Allow CLI to connect to custom "insecure" wss endpoints

[abex-py]

When testing using the CLI tool, doing things quick'n'dirty for testing purpose is, imho, acceptable, as long as it's explicitly stated in the CLI args, for example something like this?

python -m websockets --insecure wss://localhost:8085

Imagine the following auto certif:

openssl req -x509 -newkey rsa:2048 -keyout key.pem -out cert.pem -days 365 -nodes -subj "/CN=localhost"

for this server:

#!/usr/bin/env python

import asyncio
import ssl

from websockets.asyncio.server import serve


async def handler(websocket):
    while True:
        message = await websocket.recv()
        print(message)


async def main():
    ssl_context = ssl.SSLContext(ssl.PROTOCOL_TLS_SERVER)
    ssl_context.load_cert_chain(certfile="cert.pem", keyfile="key.pem")
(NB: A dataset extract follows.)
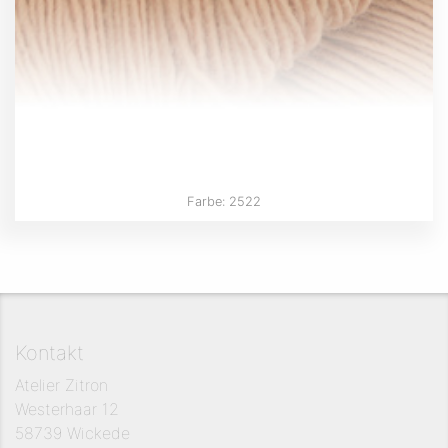
Farbe: 2522
Kontakt
Atelier Zitron
Westerhaar 12
58739 Wickede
    async with serve(handler, "localhost", 8085, ssl=ssl_context) as server:
        await asyncio.Future()  # run forever

if __name__ == "__main__":
    asyncio.run(main())

[aaugustin]

I can see where you're coming from, even if I'm not a fan of such a flags (mostly because, once it exists, every StackOverflow answer starts recommending it as a blanket solution to everything and it becomes the de facto default, rather than configuring TLS correctly).

An alternative would be a to provide a way to configure TLS verification, but that's likely to get complicated quickly. A WEBSOCKETS_CA_BUNDLE env var with the same semantics as REQUESTS_CA_BUNDLE could be a solution.

It's a valid topic but I'm not sure how I want to address it.